Friday, April 12, 2019

CIP-013 and acceptance of risk



A longtime principle of risk management - for financial risks, general business risks, security risks, etc. – is acceptance of risk. To accept a risk is to acknowledge that it exists, but at the same time to decide that the costs of mitigating the risk outweigh the expected loss if the risk is realized. This is simply an acknowledgement that there are too many risks to make it worthwhile even to attempt to mitigate them all. Of course, this is especially true in cyber security, where there are a very large number of risks, if not an infinite number.

The team that drafted NERC CIP version 1 was composed of cyber security professionals who understood this principle very well. So they made sure that the draft of CIP v1 that was submitted to FERC made liberal use of acceptance of risk. Many requirements were written so that the entity could either perform what was required or “accept the risk” and not do anything. This seemed to the team to be an eminently reasonable approach.

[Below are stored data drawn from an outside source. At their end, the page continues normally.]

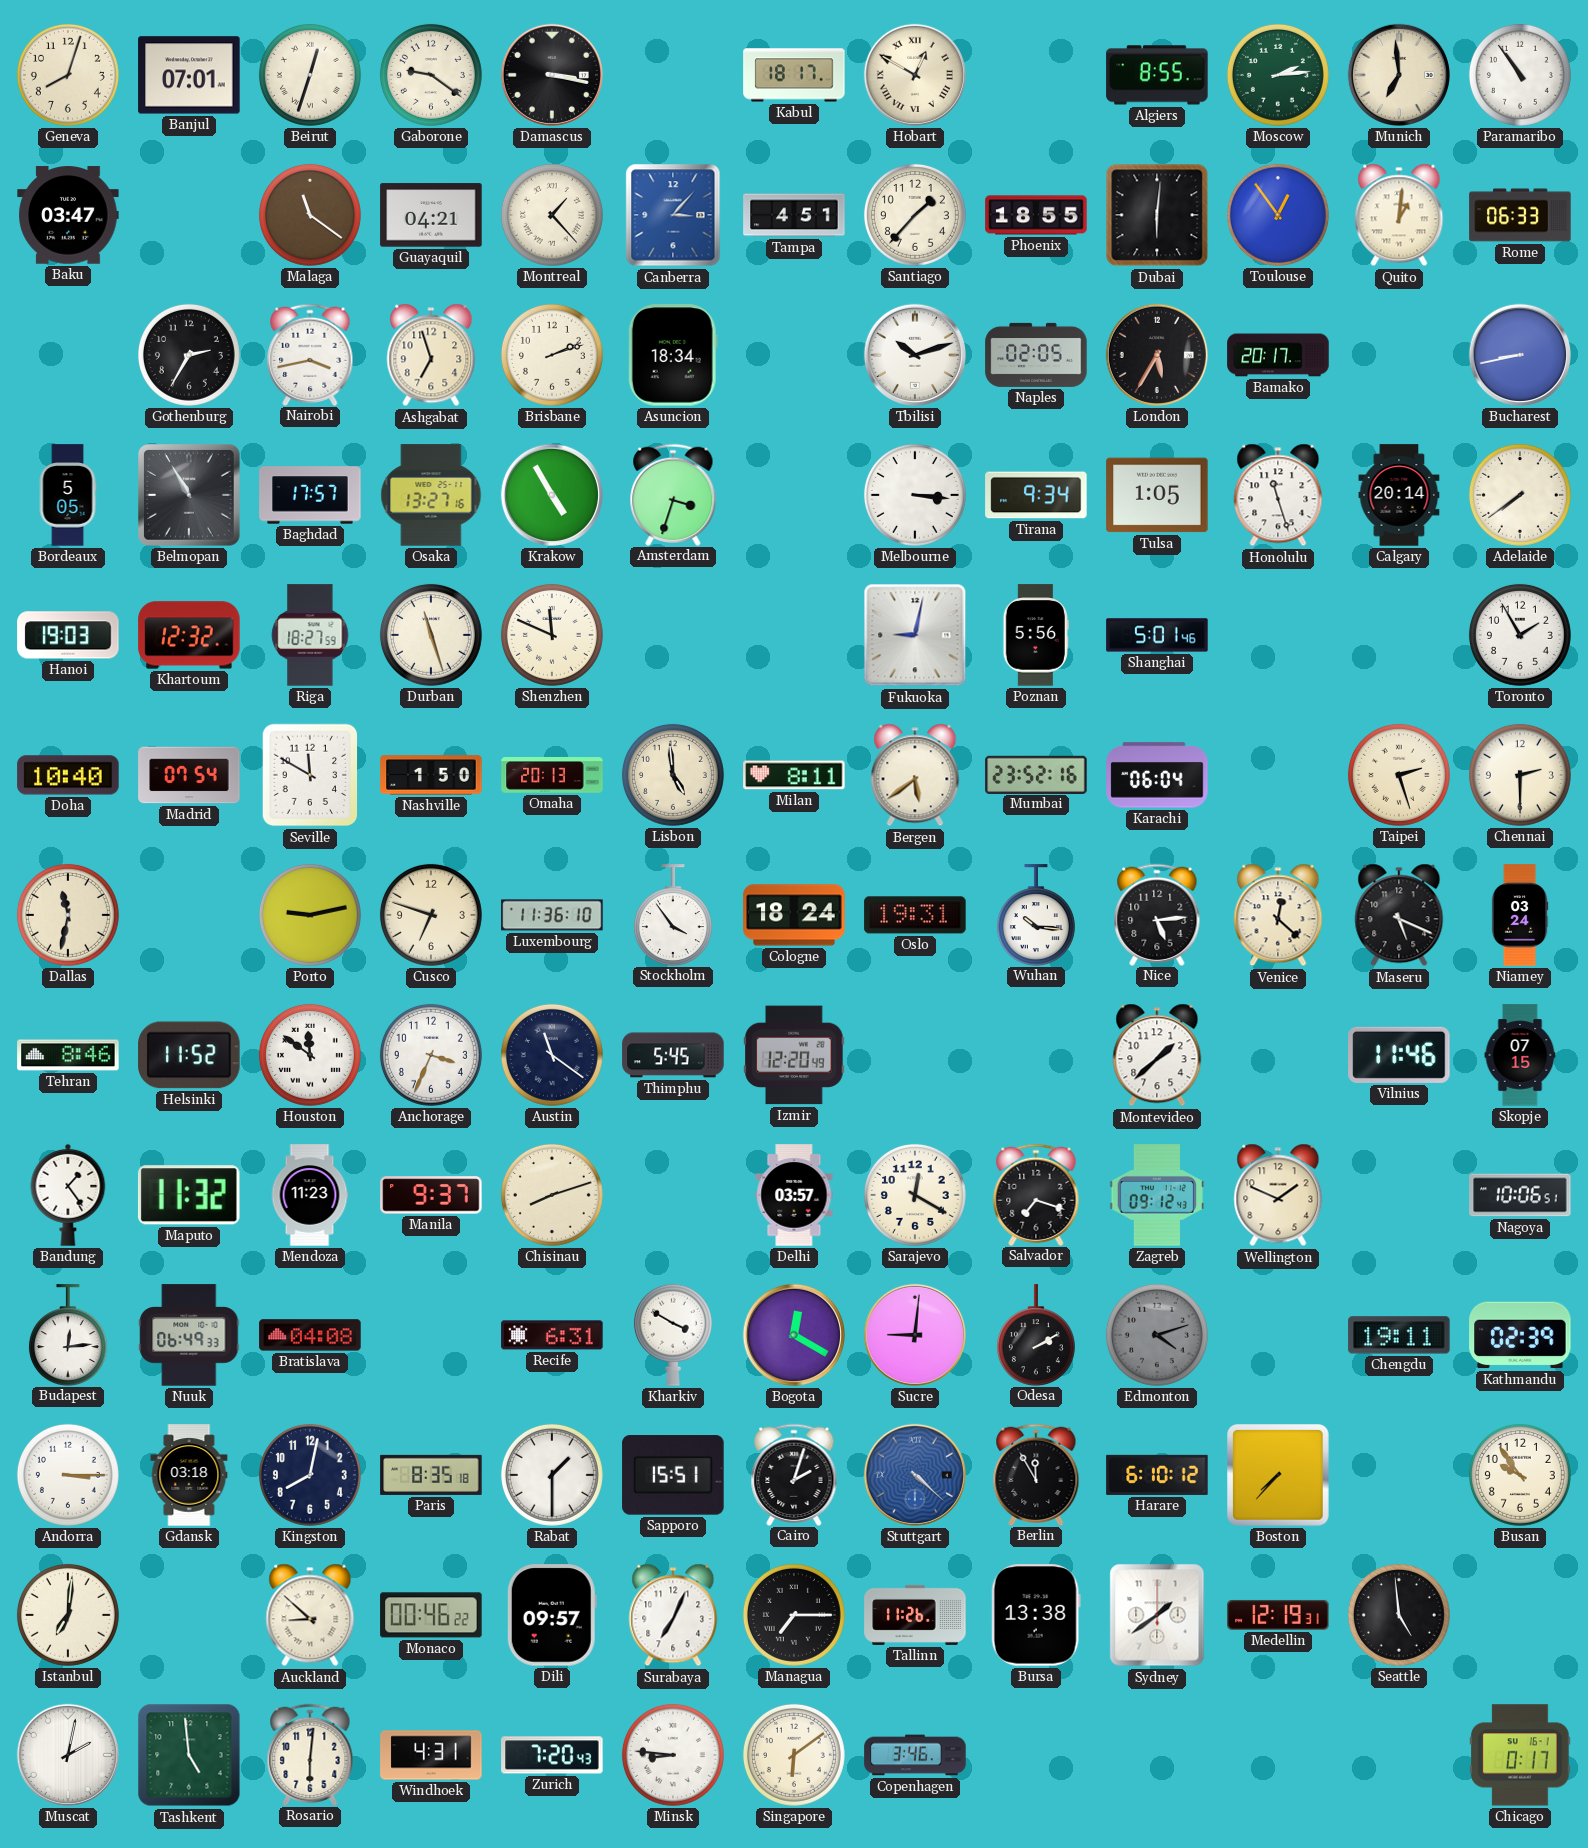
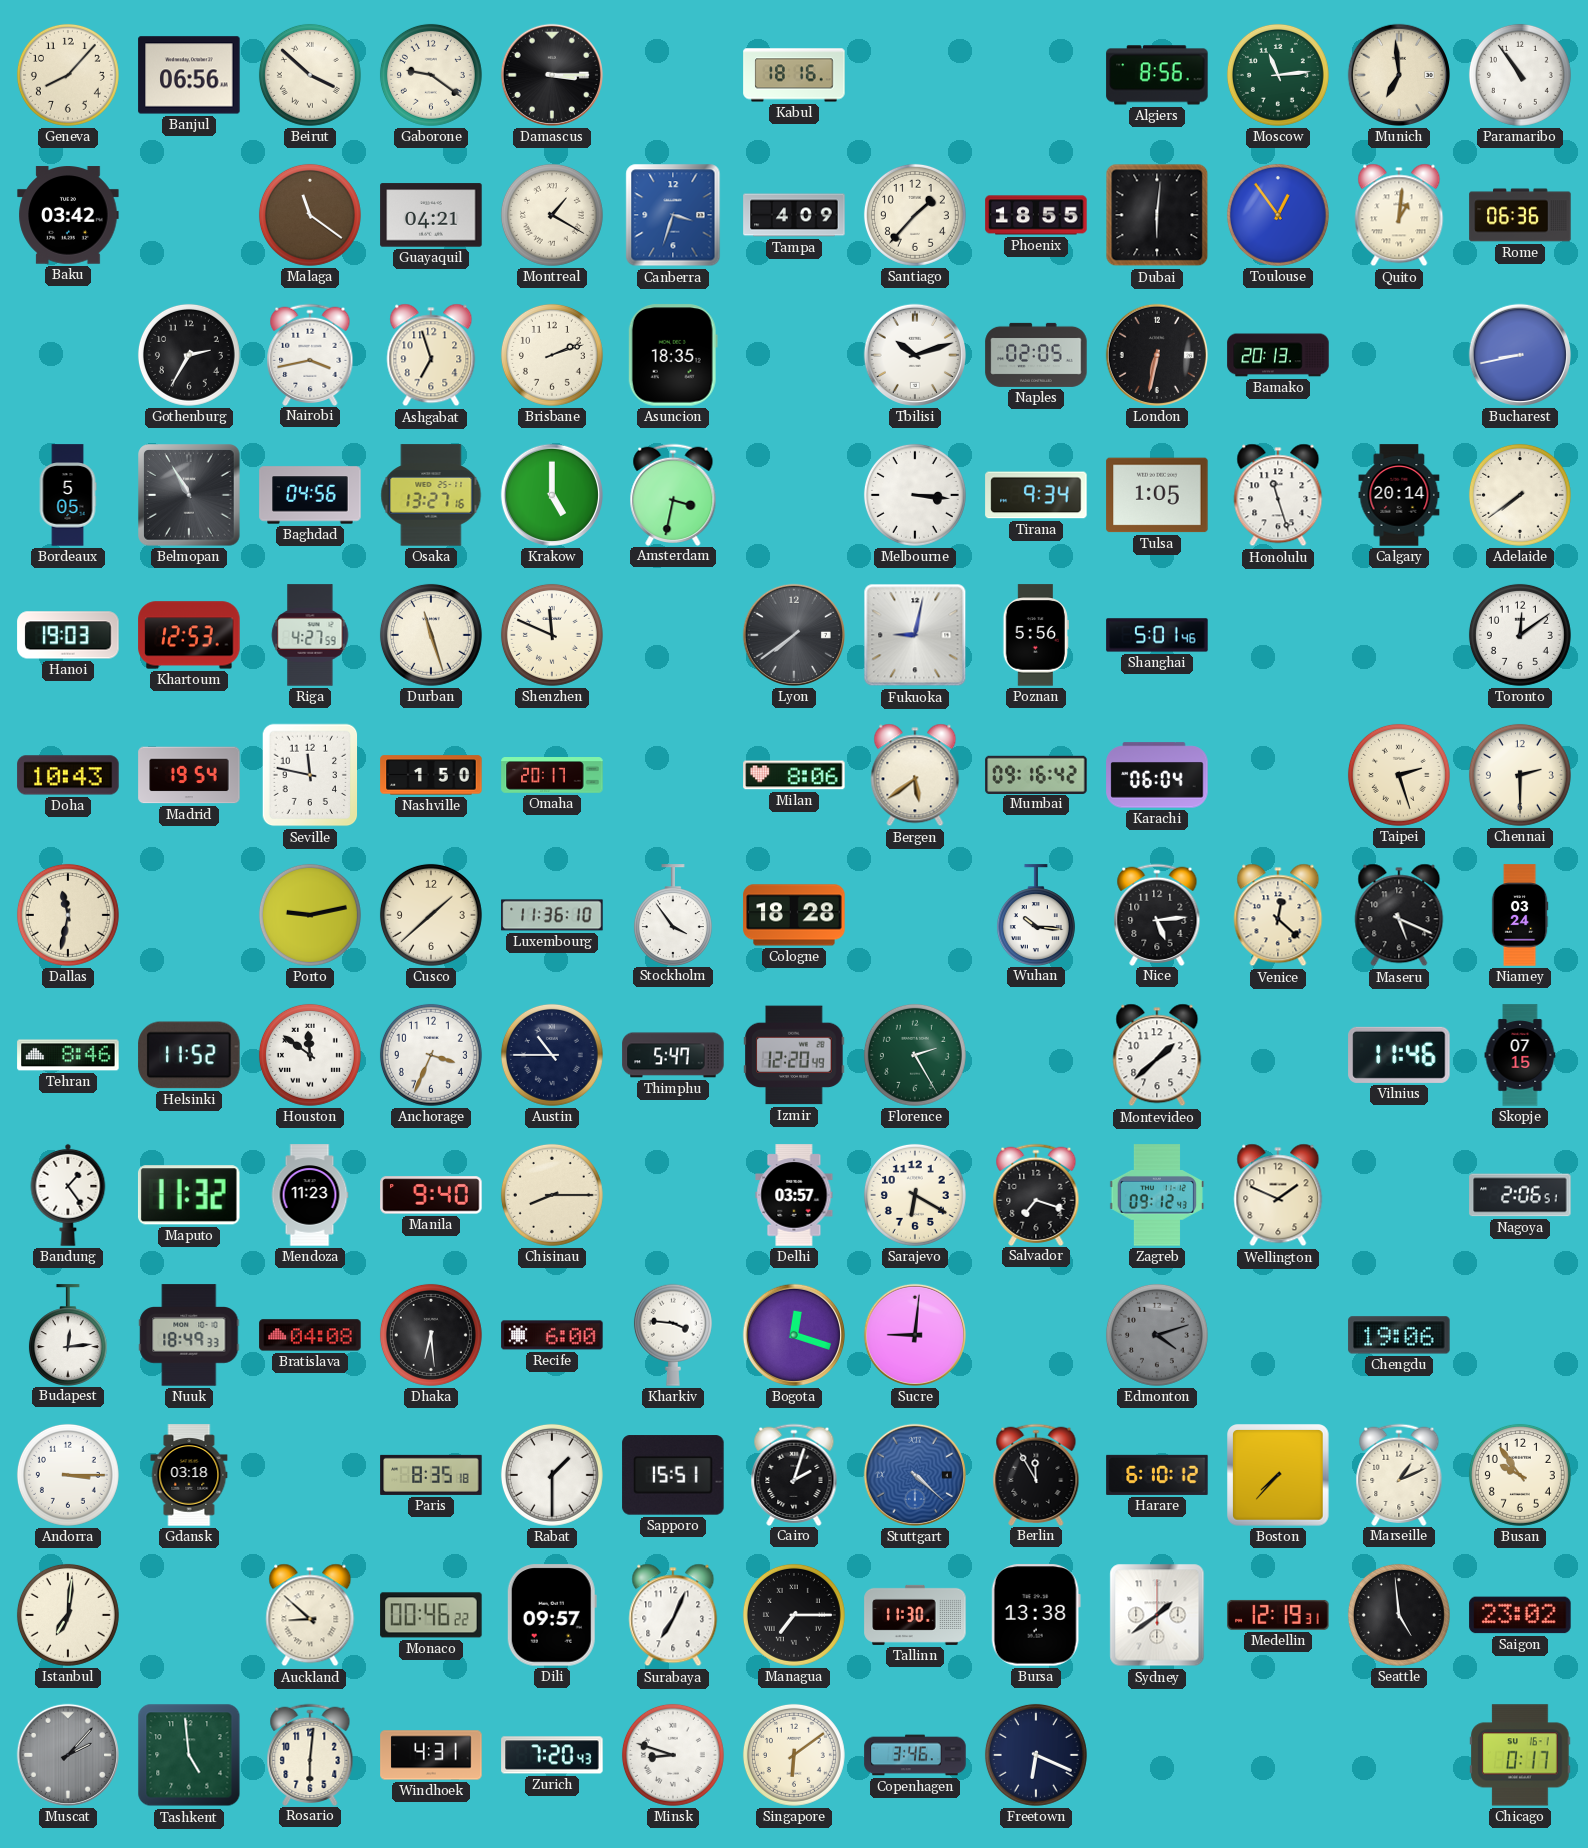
Geneva: 8:03 -> 8:07
Banjul: 07:01 -> 06:56
Beirut: 12:33 -> 3:52
Damascus: 3:17 -> 3:15
Kabul: 18:17 -> 18:16
Hobart: 12:50 -> none
Algiers: 8:55 -> 8:56
Moscow: 2:14 -> 11:14
Baku: 03:47 -> 03:42
Montreal: 1:23 -> 1:20
Canberra: 3:07 -> 3:33
Tampa: 4:51 -> 4:09
Rome: 06:33 -> 06:36
Asuncion: 18:34 -> 18:35
London: 5:35 -> 6:32
Bamako: 20:17 -> 20:13
Baghdad: 17:57 -> 04:56
Krakow: 4:55 -> 5:00
Amsterdam: 3:33 -> 3:32
Khartoum: 12:32 -> 12:53
Riga: 18:27 -> 4:27
Lyon: none -> 7:39
Toronto: 1:55 -> 12:09
Doha: 10:40 -> 10:43
Madrid: 07:54 -> 19:54
Seville: 11:50 -> 11:47
Omaha: 20:13 -> 20:17
Lisbon: 4:59 -> none
Milan: 8:11 -> 8:06
Mumbai: 23:52 -> 09:16
Cusco: 6:48 -> 1:38
Cologne: 18:24 -> 18:28
Oslo: 19:31 -> none
Austin: 11:21 -> 10:45
Thimphu: 5:45 -> 5:47
Florence: none -> 2:25
Manila: 9:37 -> 9:40
Chisinau: 8:12 -> 8:15
Sarajevo: 12:20 -> 6:20
Nagoya: 10:06 -> 2:06
Nuuk: 06:49 -> 18:49
Dhaka: none -> 6:29
Recife: 6:31 -> 6:00
Kharkiv: 3:50 -> 3:46
Bogota: 12:20 -> 12:18
Odesa: 2:10 -> none
Chengdu: 19:11 -> 19:06
Kathmandu: 02:39 -> none
Kingston: 8:02 -> none
Marseille: none -> 1:11
Tallinn: 11:26 -> 11:30
Saigon: none -> 23:02
Muscat: 2:02 -> 2:07
Muscat dial: white -> grey
Minsk: 8:46 -> 8:48
Freetown: none -> 6:19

However, it didn’t seem at all reasonable to FERC. They ordered the “acceptance of risk” language be removed from the standards; this was done in CIP v2. Their reasoning was very simple: There is no way a single entity can accept risk on behalf of all the entities that are part of the Bulk Electric System.

FERC’s reasoning made sense in the context of all of the standards that had so far been developed by NERC (the so-called “693” or “Operations and Planning” standards). These standards are almost all based on the laws of physics: You do or don’t do something (like trimming trees regularly under transmission lines), and the next thing you know, there’s a cascading outage that blacks out a large swath of the US and Canada. Or you make one wrong move in a key substation, and the next moment there’s a disturbance that takes out most of south Florida and is felt in less than a second in Canada. By not doing what they should have been doing, the utilities involved were essentially accepting risk on behalf of the entire North American power grid – but the rest of the grid had no chance to weigh in on whether they should do this or not. They just felt the consequences.

So FERC applied that reasoning to CIP v1, probably the first mandatory cyber security standard for the power grid of any country or region of the world. And why shouldn’t they? As everyone involved with developing CIP said at the time (and as many in the NERC community still say), the CIP standards are just basic best practices. Any NERC entity that doesn’t follow them leaves a hole that’s just waiting for some adversary to walk through.

But the big problem with taking a “best practices” approach to cyber security is it assumes that the set of cyber threats that need to be mitigated is the same for all entities and for all times. Specifically, it assumes that a) there will be no significant new risks that appear over time, and that all entities face the same threat landscape. And if this assumption doesn’t prove to be true, then b) the standards will be flexible enough to incorporate these new or variable threats.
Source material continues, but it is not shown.